Miguel Abrantes, Jornal i online
Não será mais justo para os contribuintes e transparente para os consumidores que as empresas em vez de apoiarem iniciativas socialmente relevantes paguem a totalidade dos impostos devidos?
O mecenato que consiste numa atividade segundo a qual uma entidade dotada de meios financeiros apoia a realização de atividades de interesse público, deve o seu nome a Caio de Mecenas (conselheiro do Imperador Augusto), o qual patrocinou vários artistas no Séc. I A.C.
Ao longo dos séculos o mecenato foi sendo incentivado em diversos países do mundo como forma de a sociedade civil conceder donativos ao desenvolvimento de algumas atividades, originando, desta forma, que os estados, pelo menos aparentemente, economizassem recursos.
Atualmente, o mecenato está institucionalizado e implica, em regra, a concessão de benefícios (normalmente de caráter fiscal) como recompensa pelo financiamento de atividades de caráter social, educacional, ambiental, cultural ou desportivo.
Existem, todavia, exceções a esta regra (nas quais a recompensa dada ao mecenas não é relevante). Desde a década de cinquenta do século passado a Fundação Calouste Gulbenkian tem apoiado, sem contrapartida equivalente, o Estado no prosseguimento de atribuições que pertencem a este.
Na década de setenta também do século passado esta fundação ofereceu ambulâncias para que o Estado pudesse reforçar a sua função de socorro e, na mesma década, possibilitou que muitos jovens residentes fora das zonas urbanas conseguissem ter um primeiro contacto com a leitura mediante a utilização de bibliotecas itinerantes.
No entanto, o exemplo atrás citado constitui uma das poucas exceções à regra.
Em Portugal, o Estatuto dos Benefícios Fiscais consagra um capítulo dedicado ao mecenato, onde é estatuído que: constituem donativos «entregas em dinheiro ou em espécie, concedidos, sem contrapartidas que configurem obrigações de carácter pecuniário ou comercial, às entidades públicas ou privadas…cuja atividade consista predominantemente na realização de iniciativas nas áreas social, cultural, ambiental, desportiva ou educacional».
Os benefícios fiscais atribuídos traduzem-se em muitos países, em regra, em deduções para efeitos da determinação do lucro tributável, no caso das pessoas coletivas, e em deduções à coleta do imposto sobre o rendimento, no caso das pessoas singulares.
No respeitante a estas últimas, é frequente sermos informados que pessoas famosas pela atividade que desenvolvem apoiam de forma significativa atividades de caráter social.
Por exemplo, o Sr.

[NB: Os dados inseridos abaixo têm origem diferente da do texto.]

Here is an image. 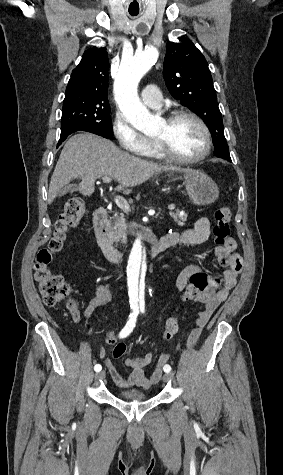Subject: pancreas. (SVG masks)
Returning a JSON list of instances; mask_svg holds the SVG:
<instances>
[{"label": "pancreas", "instance_id": "cf45deb5", "mask_svg": "<svg viewBox=\"0 0 283 475\" xmlns=\"http://www.w3.org/2000/svg\"><path fill=\"white\" fill-rule=\"evenodd\" d=\"M171 216L174 222H177V226H185V222H187V214L180 216V210H176V214H173L172 212ZM125 222L126 220L124 218V214L117 216L115 220V226L108 234L110 241H119V239H122L123 243H126L127 224H125Z\"/></svg>", "mask_w": 283, "mask_h": 475}]
</instances>
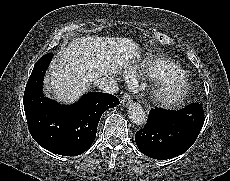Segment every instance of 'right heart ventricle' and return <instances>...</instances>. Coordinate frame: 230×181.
<instances>
[{
    "label": "right heart ventricle",
    "instance_id": "obj_1",
    "mask_svg": "<svg viewBox=\"0 0 230 181\" xmlns=\"http://www.w3.org/2000/svg\"><path fill=\"white\" fill-rule=\"evenodd\" d=\"M175 72H183L179 65L161 57L149 58L140 67L129 72L131 76L146 75L150 79H157L159 77L172 74Z\"/></svg>",
    "mask_w": 230,
    "mask_h": 181
}]
</instances>
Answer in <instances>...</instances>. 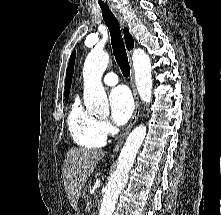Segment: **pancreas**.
<instances>
[{"instance_id": "1", "label": "pancreas", "mask_w": 221, "mask_h": 215, "mask_svg": "<svg viewBox=\"0 0 221 215\" xmlns=\"http://www.w3.org/2000/svg\"><path fill=\"white\" fill-rule=\"evenodd\" d=\"M89 190V187H86L83 190V198L87 201V205H86V209L88 210L89 206H90V202H89V196L87 195V191Z\"/></svg>"}]
</instances>
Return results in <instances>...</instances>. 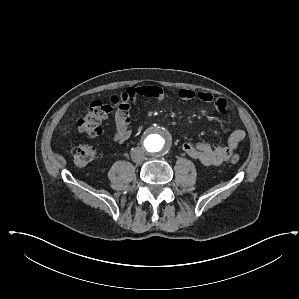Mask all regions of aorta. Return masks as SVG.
Here are the masks:
<instances>
[{
	"mask_svg": "<svg viewBox=\"0 0 299 299\" xmlns=\"http://www.w3.org/2000/svg\"><path fill=\"white\" fill-rule=\"evenodd\" d=\"M144 147L148 154L159 155L168 147V139L159 131L150 133L144 140Z\"/></svg>",
	"mask_w": 299,
	"mask_h": 299,
	"instance_id": "aorta-1",
	"label": "aorta"
}]
</instances>
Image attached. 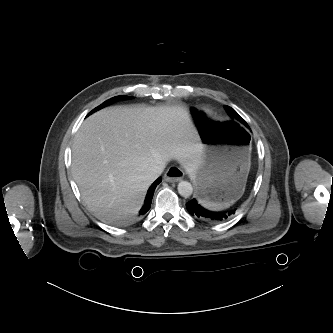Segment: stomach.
Listing matches in <instances>:
<instances>
[{
    "mask_svg": "<svg viewBox=\"0 0 333 333\" xmlns=\"http://www.w3.org/2000/svg\"><path fill=\"white\" fill-rule=\"evenodd\" d=\"M202 143V160L192 175L197 197L223 206L242 195L250 170L252 138L233 123L212 121L206 113L193 107Z\"/></svg>",
    "mask_w": 333,
    "mask_h": 333,
    "instance_id": "0dacf381",
    "label": "stomach"
}]
</instances>
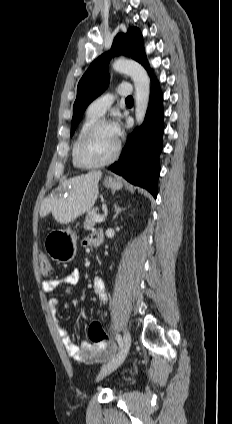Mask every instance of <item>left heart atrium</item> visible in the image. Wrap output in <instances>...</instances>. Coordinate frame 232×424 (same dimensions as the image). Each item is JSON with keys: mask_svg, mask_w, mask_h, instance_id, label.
Listing matches in <instances>:
<instances>
[{"mask_svg": "<svg viewBox=\"0 0 232 424\" xmlns=\"http://www.w3.org/2000/svg\"><path fill=\"white\" fill-rule=\"evenodd\" d=\"M111 127L115 136L118 138L122 133L120 123L118 121H114L111 123Z\"/></svg>", "mask_w": 232, "mask_h": 424, "instance_id": "1", "label": "left heart atrium"}]
</instances>
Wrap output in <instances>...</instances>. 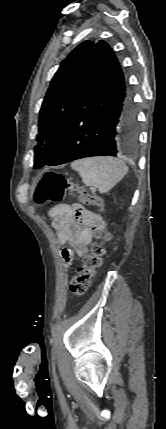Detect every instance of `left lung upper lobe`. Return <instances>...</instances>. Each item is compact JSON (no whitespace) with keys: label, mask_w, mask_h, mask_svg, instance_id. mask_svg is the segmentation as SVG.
<instances>
[{"label":"left lung upper lobe","mask_w":166,"mask_h":429,"mask_svg":"<svg viewBox=\"0 0 166 429\" xmlns=\"http://www.w3.org/2000/svg\"><path fill=\"white\" fill-rule=\"evenodd\" d=\"M96 44L78 45L55 73L39 113L34 168L42 167L57 147L90 75Z\"/></svg>","instance_id":"left-lung-upper-lobe-1"}]
</instances>
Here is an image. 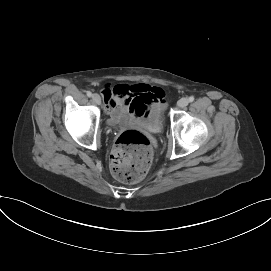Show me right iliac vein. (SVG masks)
<instances>
[{"label": "right iliac vein", "mask_w": 271, "mask_h": 271, "mask_svg": "<svg viewBox=\"0 0 271 271\" xmlns=\"http://www.w3.org/2000/svg\"><path fill=\"white\" fill-rule=\"evenodd\" d=\"M92 100L94 101V103H96V104H100L101 103V98H100V96L98 95V94H93L92 95Z\"/></svg>", "instance_id": "obj_1"}]
</instances>
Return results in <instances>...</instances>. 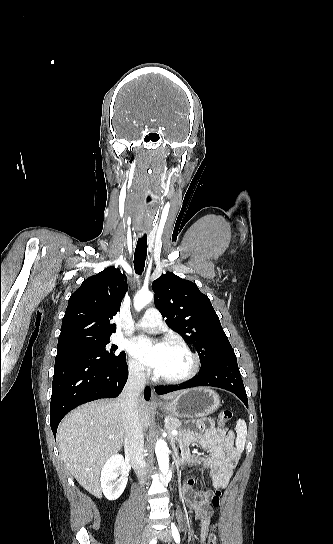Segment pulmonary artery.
<instances>
[{
    "label": "pulmonary artery",
    "instance_id": "pulmonary-artery-1",
    "mask_svg": "<svg viewBox=\"0 0 333 544\" xmlns=\"http://www.w3.org/2000/svg\"><path fill=\"white\" fill-rule=\"evenodd\" d=\"M162 320L159 311L155 308H149L146 310L143 318L136 323L137 327L142 328H158L161 327Z\"/></svg>",
    "mask_w": 333,
    "mask_h": 544
}]
</instances>
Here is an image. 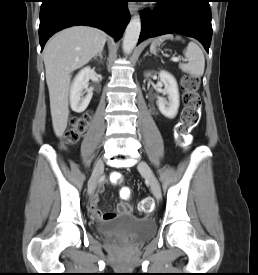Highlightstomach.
<instances>
[{
	"label": "stomach",
	"instance_id": "stomach-1",
	"mask_svg": "<svg viewBox=\"0 0 258 275\" xmlns=\"http://www.w3.org/2000/svg\"><path fill=\"white\" fill-rule=\"evenodd\" d=\"M156 41H157V44H159L160 42H162V39L159 38V39H156Z\"/></svg>",
	"mask_w": 258,
	"mask_h": 275
}]
</instances>
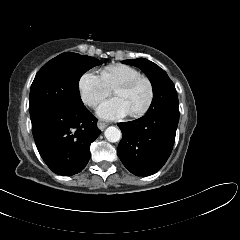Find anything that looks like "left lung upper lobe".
Returning a JSON list of instances; mask_svg holds the SVG:
<instances>
[{
	"instance_id": "1",
	"label": "left lung upper lobe",
	"mask_w": 240,
	"mask_h": 240,
	"mask_svg": "<svg viewBox=\"0 0 240 240\" xmlns=\"http://www.w3.org/2000/svg\"><path fill=\"white\" fill-rule=\"evenodd\" d=\"M123 62L138 66L149 78L153 88V101L148 111L159 107L178 108L176 89L164 70L144 58L124 60Z\"/></svg>"
}]
</instances>
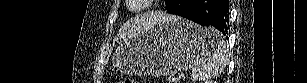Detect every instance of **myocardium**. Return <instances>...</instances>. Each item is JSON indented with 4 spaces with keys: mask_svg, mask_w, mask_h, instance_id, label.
<instances>
[{
    "mask_svg": "<svg viewBox=\"0 0 307 83\" xmlns=\"http://www.w3.org/2000/svg\"><path fill=\"white\" fill-rule=\"evenodd\" d=\"M131 2V0H128ZM131 10L138 11L140 9V5L134 4L130 6Z\"/></svg>",
    "mask_w": 307,
    "mask_h": 83,
    "instance_id": "f54148a6",
    "label": "myocardium"
}]
</instances>
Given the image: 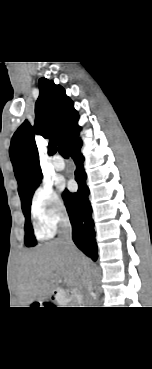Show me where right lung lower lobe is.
<instances>
[{"label":"right lung lower lobe","mask_w":152,"mask_h":369,"mask_svg":"<svg viewBox=\"0 0 152 369\" xmlns=\"http://www.w3.org/2000/svg\"><path fill=\"white\" fill-rule=\"evenodd\" d=\"M82 141L75 139L68 151L76 164L75 180L79 188L76 193L67 190L63 193V199L72 224V237L76 246L87 256L96 260L97 245L95 241L94 223L91 217L92 208L88 200L89 188L86 185V173L83 168L84 157L80 153Z\"/></svg>","instance_id":"obj_1"}]
</instances>
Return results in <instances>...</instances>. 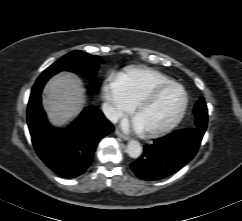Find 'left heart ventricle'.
Returning <instances> with one entry per match:
<instances>
[{
  "label": "left heart ventricle",
  "mask_w": 242,
  "mask_h": 221,
  "mask_svg": "<svg viewBox=\"0 0 242 221\" xmlns=\"http://www.w3.org/2000/svg\"><path fill=\"white\" fill-rule=\"evenodd\" d=\"M183 102V93L177 87L164 91L158 99L135 115L143 131L158 129L170 122Z\"/></svg>",
  "instance_id": "obj_1"
}]
</instances>
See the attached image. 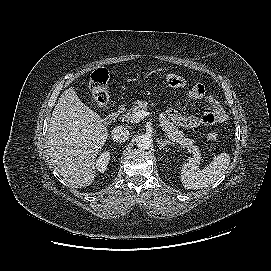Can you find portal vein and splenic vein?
I'll return each mask as SVG.
<instances>
[{
    "label": "portal vein and splenic vein",
    "instance_id": "obj_1",
    "mask_svg": "<svg viewBox=\"0 0 271 271\" xmlns=\"http://www.w3.org/2000/svg\"><path fill=\"white\" fill-rule=\"evenodd\" d=\"M146 116H152L151 113L147 112L146 110H139L133 116V123H137L140 120L144 119Z\"/></svg>",
    "mask_w": 271,
    "mask_h": 271
}]
</instances>
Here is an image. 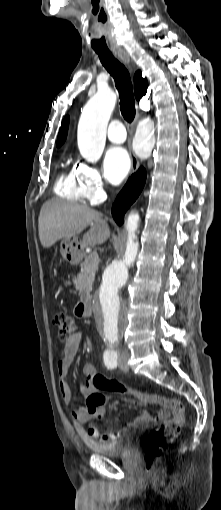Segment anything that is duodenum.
<instances>
[{
  "instance_id": "410a0bca",
  "label": "duodenum",
  "mask_w": 221,
  "mask_h": 510,
  "mask_svg": "<svg viewBox=\"0 0 221 510\" xmlns=\"http://www.w3.org/2000/svg\"><path fill=\"white\" fill-rule=\"evenodd\" d=\"M93 300H85L83 302H80L78 304V312L85 317H90L92 315V308H93Z\"/></svg>"
}]
</instances>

Paul David Hewson, conhecido no mundo musical por Bono, é o exemplo de uma pessoa conhecida não só pela atividade que desenvolve, mas também pela sua filantropia. Este senhor, no entanto, aparece mencionado no escândalo financeiro «Paradise Papers» por envolvimento em fraude fiscal.
No respeitante às pessoas coletivas, também é comum lermos notícias, segundo as quais, multinacionais muito conhecidas utilizam o mecenato como forma de se associarem a causas social ou culturalmente relevantes.
Todavia, em 2014, o Consorcio Internacional de Jornalistas (International Consortium of Investigative Journalists – ICIJ) revelou pormenores de operações efetuadas por 345 multinacionais com o propósito evitar o pagamento de impostos.
As referidas operações implicaram que quantias avultadas de impostos não fossem pagas nos países onde, nos termos da legislação em vigor, deveriam ter sido e beneficiou grandes multinacionais como a Amazon, o Citigroup, a Ikea, a General Electric, a GlaxoSmithKline, a Gazprom, a PepsiCo, a Procter and Gamble, a Timberland, e a Volkswagen.
Não será mais justo para os contribuintes e transparente para os consumidores que as empresas em vez de apoiarem iniciativas socialmente relevantes paguem a totalidade dos impostos devidos (sem deduções devido ao mecenato) e pagassem, também, para publicitar os seus produtos, em vez de os divulgarem juntamente com ações de beneficência?
Caso as empresas, e também os cidadãos, pagassem os impostos na totalidade, seria o Estado (legitimado pelo voto popular) a decidir onde é que os referidos montantes seriam aplicados e, não, cidadãos ou empresas, que, por muito mérito que tenham no desenvolvimento da sua atividade, não estão legitimados pelo voto popular.
De igual forma, se as empresas assumissem sempre, de forma clara, a publicidade que fazem aos seus produtos, estariam a ser mais transparentes para os consumidores. Estes poderiam distinguir com clareza a publicitação de um produto de um ato de generosidade.
Assim, é importante ponderar se é socialmente justo que os apoios dados por empresas e particulares a atividades socialmente relevantes sejam fiscalmente dedutíveis.